Change Management Analyst 8/25/2016
JOB DESCRIPTIONAPPLY Duties may include oversight of various aspects of change control and documentation, including but not limited to validation change administration, records management, document control, local change control, and corporate change control. As a member of the Quality unit this individual is accountable for ensuring that changes made to processes, products or systems have been properly reviewed and approved to maintain proper cGMP control of validated systems. The Specialist will be responsible for the oversight of change control activities supporting multiple projects, ensuring timely completion of deliverables and effectively escalating any issues impacting those projects.
ESSENTIAL JOB FUNCTIONS:
1. Administers the local change control system, validation change control system, records management system, and/or documentation system.
2. Corporate changes relating to Austin processes are reviewed for impact and that Austin commitments are appropriately tracked to completion
3. Ensures consistency and compliance of changes with local, corporate and global regulatory requirements (CFR, PIC/s, etc)
OTHER DUTIES AND RESPONSIBILITIES:
1. Come to agreement by managing communications through discussions and compromise.

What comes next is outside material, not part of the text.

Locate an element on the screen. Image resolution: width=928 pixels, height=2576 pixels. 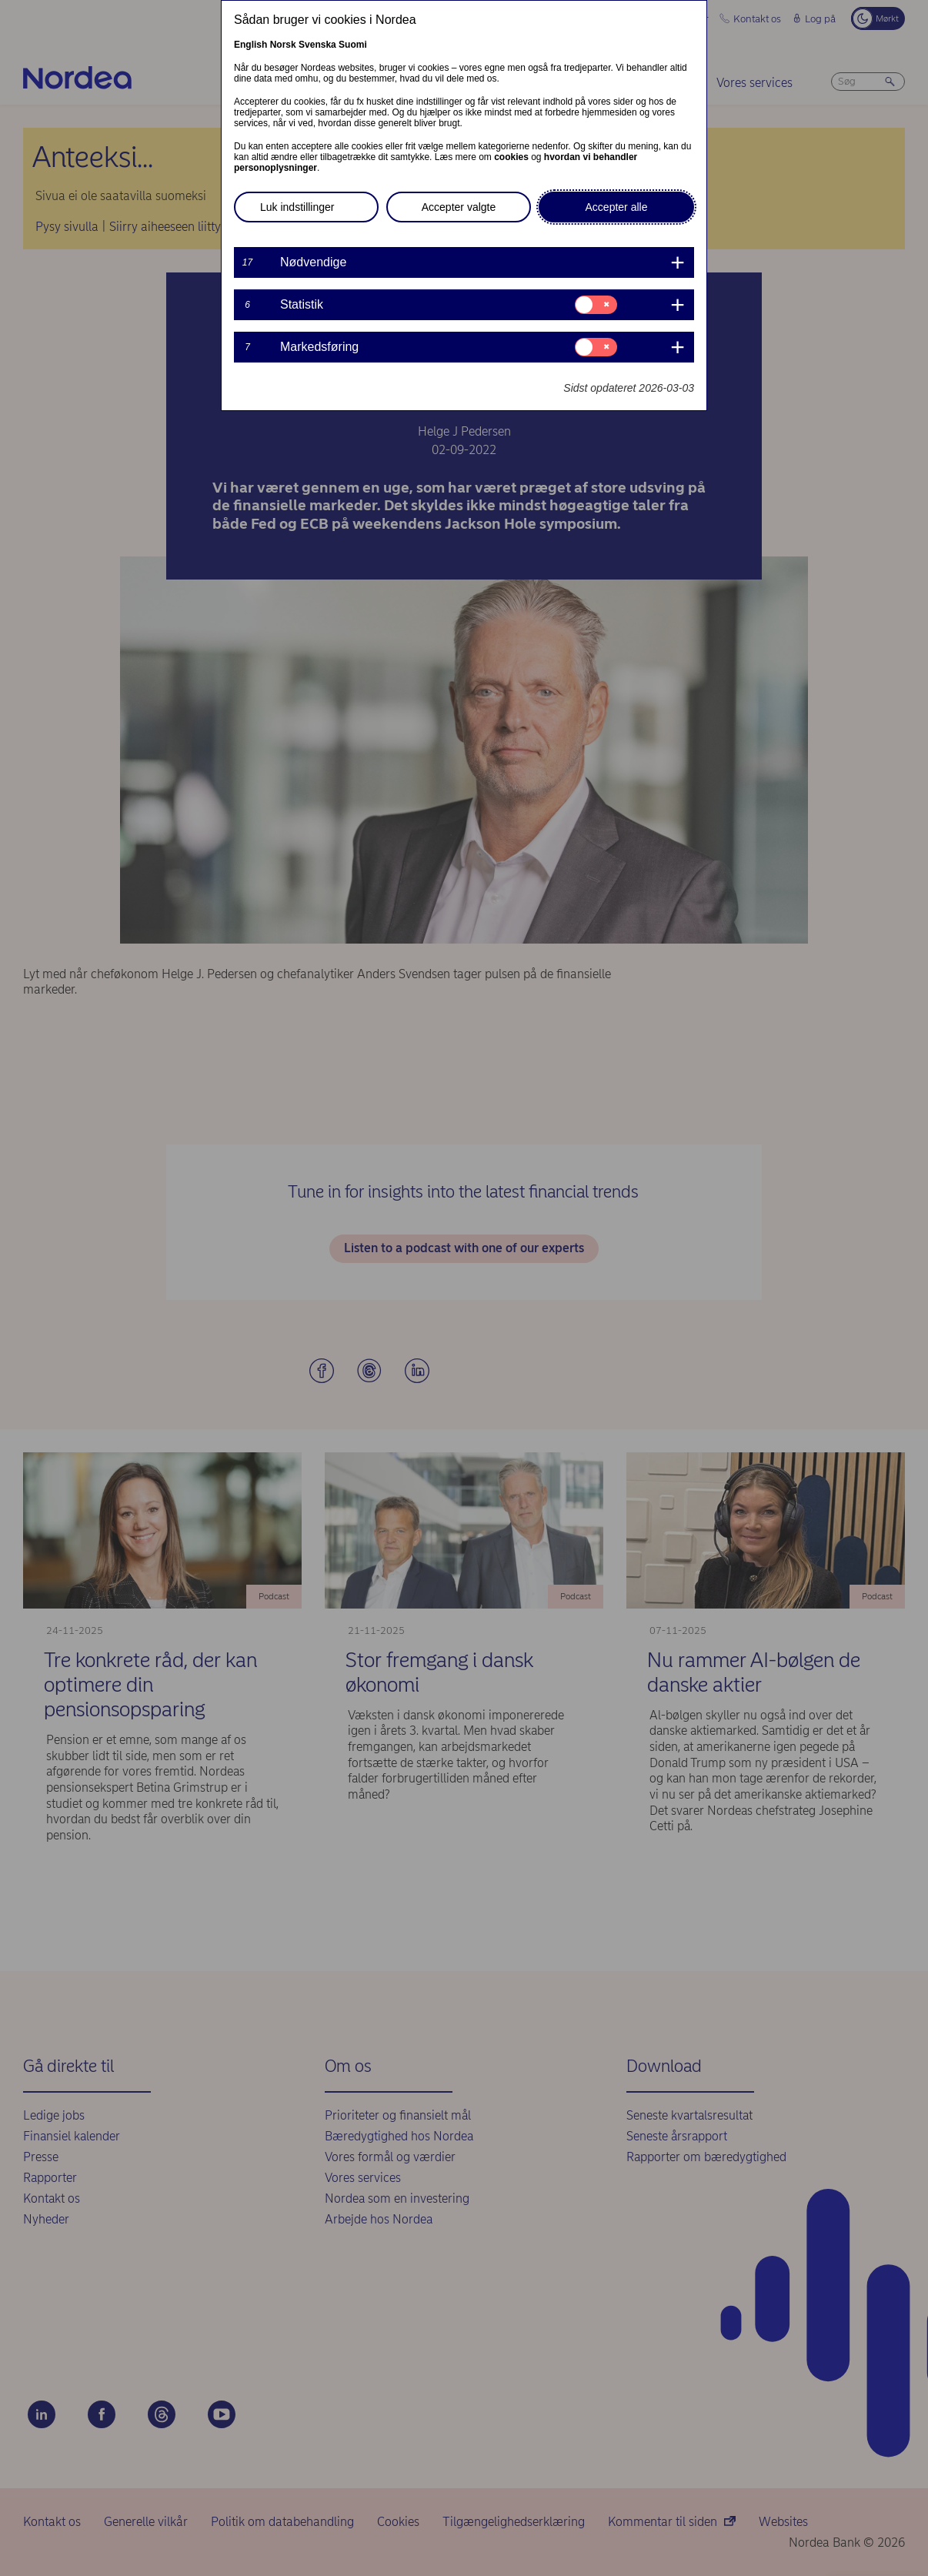
Norsk is located at coordinates (283, 44).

2. Write or assist with the writing of Standard Operating Procedures
3. Perform other related duties as assigned or required.
* 3-5 years of Quality experience in a regulated environment (FDA regulated environment preferred).
* High level of attention to detail and the ability to prioritize and manage heavy workloads in a dynamic environment.
* Must have thorough knowledge and understanding of cGMPs, FDA and/or pharmaceutical industry guidelines.
* Must have good organizational, presentation, project management, and meeting facilitation skills.